Warum ein Beinahe-Cyberangriff US-Beamte und die Technologiebranche in Verlegenheit brachte Von Reuters

Von Raphael Satter

WASHINGTON (Reuters) – Der deutsche Softwareentwickler Andres Freund führte letzten Monat einige detaillierte Leistungstests durch, als ihm seltsames Verhalten in einem wenig bekannten Programm auffiel. Was er bei seinen Nachforschungen herausfand, hat die gesamte Softwarewelt erschüttert und die Aufmerksamkeit von Technologiemanagern und Regierungsbeamten auf sich gezogen.

Freund, der für Microsoft (NASDAQ:) in San Francisco arbeitet, entdeckte, dass die neueste Version des Open-Source-Softwareprogramms XZ Utils von einem seiner Entwickler absichtlich sabotiert wurde, ein Schachzug, der eine Geheimtür zu Millionen hätte öffnen können von Servern im Internet.

Sicherheitsexperten sagen, nur weil Freund die Änderung bemerkte, bevor die neueste Version von XZ weit verbreitet war, blieb die Welt von einer digitalen Sicherheitskrise verschont.

„Wir sind einer Kugel wirklich ausgewichen“, sagte Satnam Narang, ein Sicherheitsforscher bei Tenable, der die Folgen des Fundes verfolgt hat. „Es ist einer dieser Momente, in denen wir uns über die Stirn wischen und sagen müssen: ‚Damit hatten wir wirklich Glück.‘“

Der Beinaheunfall hat die Aufmerksamkeit wieder auf die Sicherheit von Open-Source-Software gelenkt – kostenlose, oft von Freiwilligen gepflegte Programme, deren Transparenz und Flexibilität bedeuten, dass sie als Grundlage für die Internetwirtschaft dienen.
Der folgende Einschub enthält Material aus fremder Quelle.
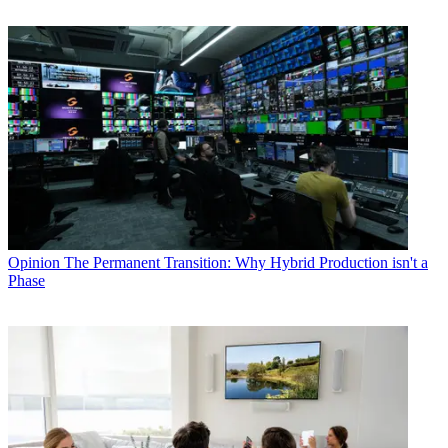
Opinion
The Permanent Transition: Why Hybrid Production isn't a
Phase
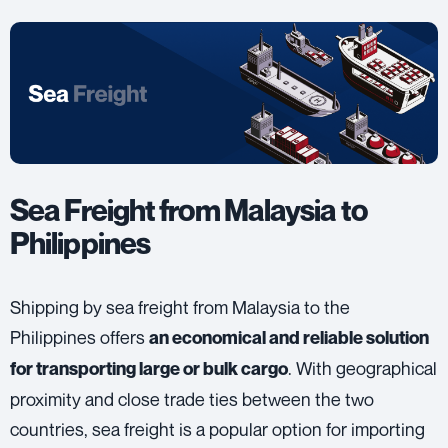
Sea Freight from Malaysia to
Philippines
Shipping by sea freight from Malaysia to the
Philippines offers
an economical and reliable solution
. With geographical
for transporting large or bulk cargo
proximity and close trade ties between the two
countries, sea freight is a popular option for importing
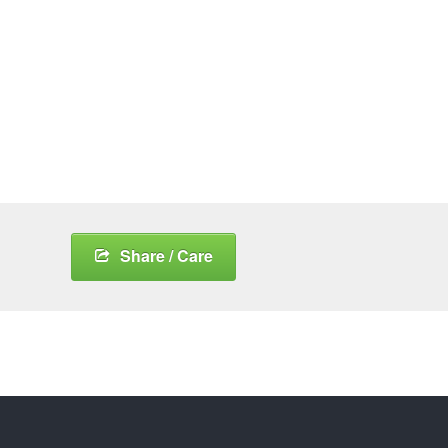
Share / Care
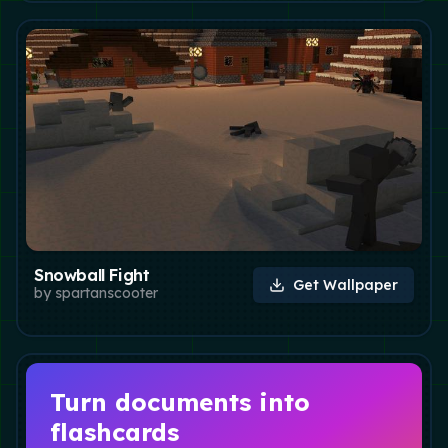
Snowball Fight
Get Wallpaper
by
spartanscooter
Turn documents into
flashcards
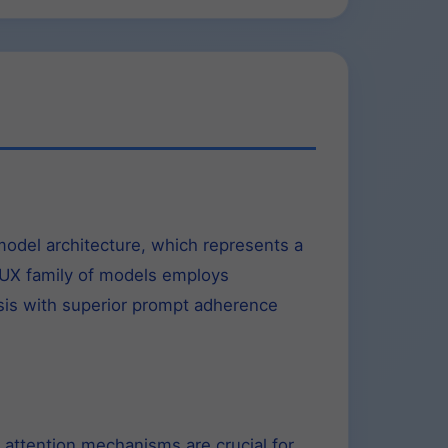
odel architecture, which represents a
FLUX family of models employs
esis with superior prompt adherence
 attention mechanisms are crucial for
Viele dieser Projekte sind auf einen kleinen Kreis unbezahlter Freiwilliger angewiesen, die darum kämpfen, der Flut an Forderungen nach Reparaturen und Upgrades zu entkommen.

XZ, eine Suite von Dateikomprimierungstools, die in Distributionen des Linux-Betriebssystems gepackt sind, wurde lange Zeit von einem einzigen Autor, Lasse Collin, verwaltet.

In den letzten Jahren schien er unter Druck zu stehen.

In einer Nachricht, die im Juni 2022 an eine öffentliche Mailingliste gesendet wurde, sagte Collin, er habe mit „langfristigen psychischen Problemen“ zu kämpfen und deutete an, dass er privat mit einem neuen Entwickler namens Jia Tan zusammenarbeite und dass „er vielleicht eine größere Rolle dabei spielen wird.“ Zukunft.”

Über die Open-Source-Software-Website Github verfügbare Update-Protokolle zeigen, dass Tans Rolle schnell erweitert wurde. Bis zum Jahr 2023 zeigen die Protokolle, dass Tan seinen Code in XZ einfügte, ein Zeichen dafür, dass er eine vertrauenswürdige Rolle im Projekt gewonnen hatte.

Aber Cybersicherheitsexperten, die die Protokolle durchsucht haben, sagen, dass Tan sich als hilfsbereiter Freiwilliger ausgegeben hat. Sie sagen, Tan habe in den nächsten Monaten eine nahezu unsichtbare Hintertür in XZ eingeführt.

Collin antwortete nicht auf Nachrichten mit der Bitte um einen Kommentar und sagte auf seiner Website, dass er den Reportern nicht antworten werde, bis er die Situation gut genug verstanden habe, um dies zu tun.

Tan antwortete nicht auf Nachrichten, die an sein Gmail-Konto gesendet wurden. Reuters konnte nicht feststellen, wer Tan ist, wo er ist oder für wen er gearbeitet hat, aber viele derjenigen, die seine Updates untersucht haben, glauben, dass Tan ein Pseudonym für einen erfahrenen Hacker oder eine Hackergruppe ist – wahrscheinlich für jemanden, der daran arbeitet im Auftrag eines mächtigen Geheimdienstes.

„Das ist kein Kindergartenkram“, sagte Omkhar Arasaratnam, der General Manager der Open Source Security Foundation, die sich für die Verteidigung von Projekten wie XZ einsetzt. „Das ist unglaublich raffiniert.“

„Wir hatten Glück“

Tan hätte leicht damit durchkommen können, wenn nicht Freund, der Microsoft-Entwickler, gewesen wäre, dessen Neugier geweckt wurde, als er bemerkte, dass die neueste Version von XZ zeitweise unerwartet viel Rechenleistung auf dem System verbrauchte, das er testete.

Microsoft lehnte es ab, Freund für ein Interview zur Verfügung zu stellen, aber in öffentlich zugänglichen E-Mails und Posts in sozialen Medien sagte Freund, dass eine Reihe leicht zu übersehender Hinweise ihn dazu veranlasst hätten, die Hintertür zu entdecken.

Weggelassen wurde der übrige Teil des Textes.